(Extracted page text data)

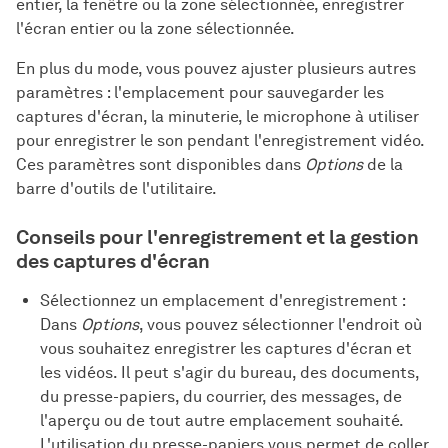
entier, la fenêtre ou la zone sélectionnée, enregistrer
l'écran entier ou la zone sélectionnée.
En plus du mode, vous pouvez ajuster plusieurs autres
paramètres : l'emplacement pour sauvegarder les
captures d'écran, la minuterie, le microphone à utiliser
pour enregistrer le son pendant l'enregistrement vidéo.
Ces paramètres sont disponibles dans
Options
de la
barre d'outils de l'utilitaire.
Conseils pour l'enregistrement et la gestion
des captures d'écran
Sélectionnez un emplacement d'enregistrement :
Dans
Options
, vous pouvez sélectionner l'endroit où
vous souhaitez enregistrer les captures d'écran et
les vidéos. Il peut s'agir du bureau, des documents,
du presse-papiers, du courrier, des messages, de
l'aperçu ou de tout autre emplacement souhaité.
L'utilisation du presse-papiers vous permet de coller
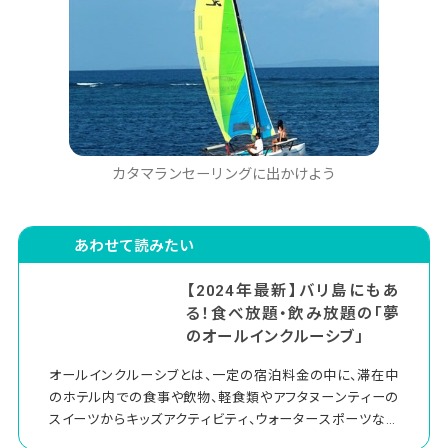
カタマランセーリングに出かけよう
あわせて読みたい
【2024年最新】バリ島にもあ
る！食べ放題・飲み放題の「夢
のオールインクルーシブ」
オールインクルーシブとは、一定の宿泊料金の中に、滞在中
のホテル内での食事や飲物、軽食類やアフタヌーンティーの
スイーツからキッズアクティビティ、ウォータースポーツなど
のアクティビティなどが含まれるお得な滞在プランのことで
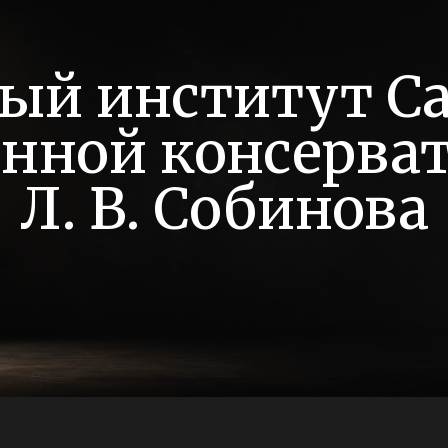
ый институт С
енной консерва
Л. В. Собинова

==

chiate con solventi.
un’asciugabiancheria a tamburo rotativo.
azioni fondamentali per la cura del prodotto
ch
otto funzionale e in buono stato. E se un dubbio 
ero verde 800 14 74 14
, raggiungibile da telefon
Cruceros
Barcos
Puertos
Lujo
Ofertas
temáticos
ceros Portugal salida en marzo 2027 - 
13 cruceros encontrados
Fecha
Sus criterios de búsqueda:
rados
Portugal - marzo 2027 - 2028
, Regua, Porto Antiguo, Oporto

§ **Work to complete**
In the entries above, the lines from the one bearing "raggiungibile da telefon" up to and including the one bearing "Porto Antiguo, Oporto" should be transcribed exactly; no other line is wanted.

§ **Answer for the task**
, raggiungibile da telefon
Cruceros
Barcos
Puertos
Lujo
Ofertas
temáticos
ceros Portugal salida en marzo 2027 - 
13 cruceros encontrados
Fecha
Sus criterios de búsqueda:
rados
Portugal - marzo 2027 - 2028
, Regua, Porto Antiguo, Oporto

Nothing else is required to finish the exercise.